→ Problem to solve: Below are some records; quote exactly the lines from the one that contains "Monitor cash levels" through the one that contains "Complete all required", inclusive, and no others.

+ + + + + + +

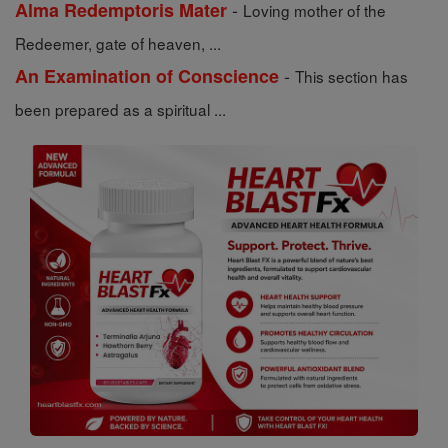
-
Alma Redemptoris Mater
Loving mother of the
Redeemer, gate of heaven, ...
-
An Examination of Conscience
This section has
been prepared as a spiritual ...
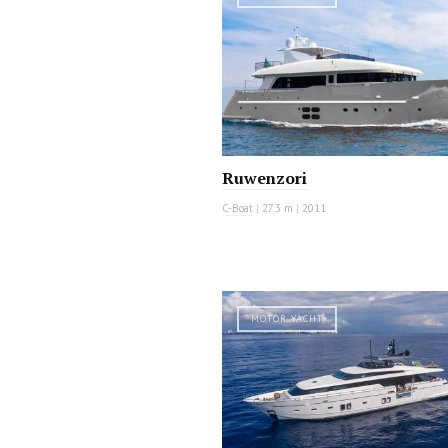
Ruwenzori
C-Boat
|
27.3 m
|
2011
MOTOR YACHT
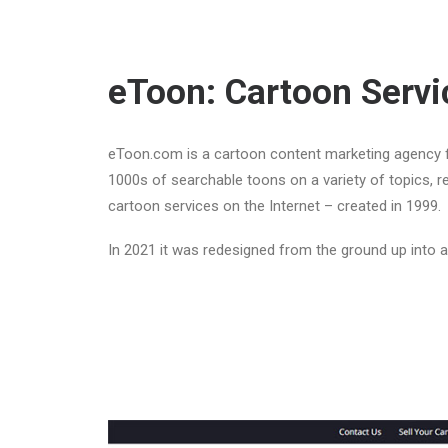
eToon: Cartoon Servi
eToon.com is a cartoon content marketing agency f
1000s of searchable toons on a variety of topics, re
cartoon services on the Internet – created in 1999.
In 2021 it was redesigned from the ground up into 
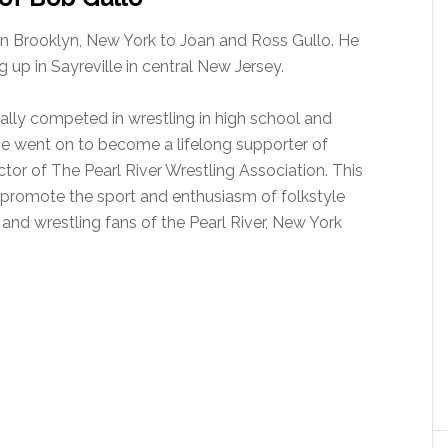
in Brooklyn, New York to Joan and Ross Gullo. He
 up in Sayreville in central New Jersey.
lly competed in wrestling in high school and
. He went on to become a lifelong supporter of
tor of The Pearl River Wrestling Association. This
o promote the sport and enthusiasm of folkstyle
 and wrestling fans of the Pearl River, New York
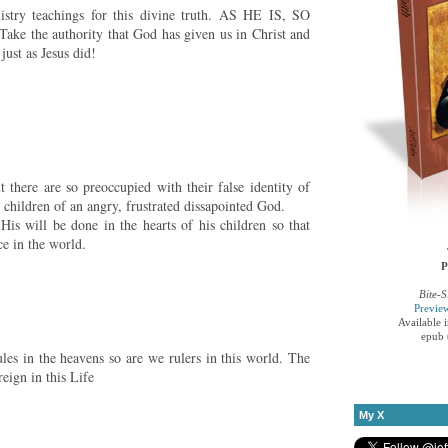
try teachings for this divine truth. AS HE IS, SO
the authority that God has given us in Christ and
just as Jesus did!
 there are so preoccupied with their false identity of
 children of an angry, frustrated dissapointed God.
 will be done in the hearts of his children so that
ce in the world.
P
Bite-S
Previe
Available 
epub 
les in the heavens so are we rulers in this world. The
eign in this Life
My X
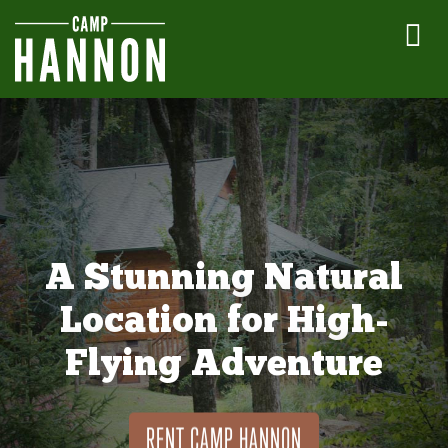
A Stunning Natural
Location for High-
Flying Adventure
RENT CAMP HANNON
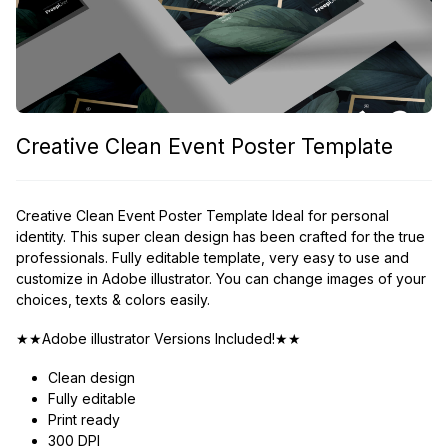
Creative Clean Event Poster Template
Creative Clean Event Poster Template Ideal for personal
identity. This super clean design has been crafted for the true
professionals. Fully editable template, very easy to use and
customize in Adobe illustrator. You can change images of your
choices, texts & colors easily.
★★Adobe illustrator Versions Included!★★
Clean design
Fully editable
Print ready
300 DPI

+ + + + + + +

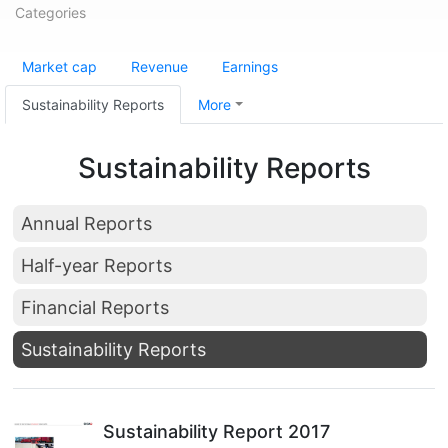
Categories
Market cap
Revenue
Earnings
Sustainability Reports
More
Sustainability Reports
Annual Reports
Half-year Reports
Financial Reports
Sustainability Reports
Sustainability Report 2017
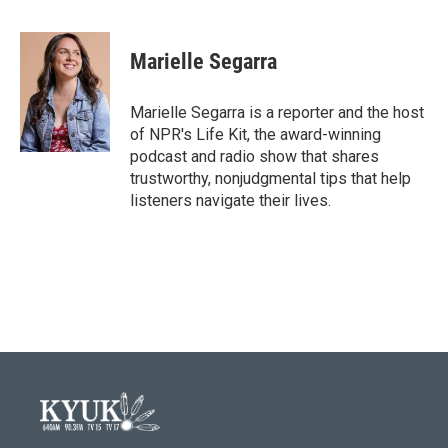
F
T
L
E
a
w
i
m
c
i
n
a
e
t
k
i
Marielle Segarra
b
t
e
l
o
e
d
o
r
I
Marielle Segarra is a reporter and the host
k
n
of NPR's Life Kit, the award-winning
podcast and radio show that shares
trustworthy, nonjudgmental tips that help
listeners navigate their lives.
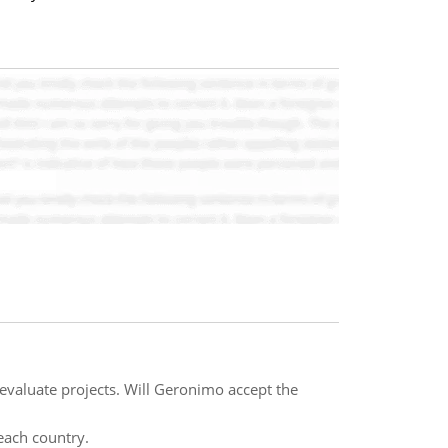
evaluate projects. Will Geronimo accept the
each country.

+ + + + + + +

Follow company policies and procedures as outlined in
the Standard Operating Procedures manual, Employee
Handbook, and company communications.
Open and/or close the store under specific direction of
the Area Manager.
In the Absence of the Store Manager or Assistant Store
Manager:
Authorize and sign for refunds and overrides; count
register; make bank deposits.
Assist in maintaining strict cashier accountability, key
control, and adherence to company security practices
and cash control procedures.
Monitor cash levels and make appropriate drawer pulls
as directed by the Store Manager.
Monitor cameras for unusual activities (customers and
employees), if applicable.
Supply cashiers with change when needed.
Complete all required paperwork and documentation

+ + + + + + +

→ Response area:
Monitor cash levels and make appropriate drawer pulls
as directed by the Store Manager.
Monitor cameras for unusual activities (customers and
employees), if applicable.
Supply cashiers with change when needed.
Complete all required paperwork and documentation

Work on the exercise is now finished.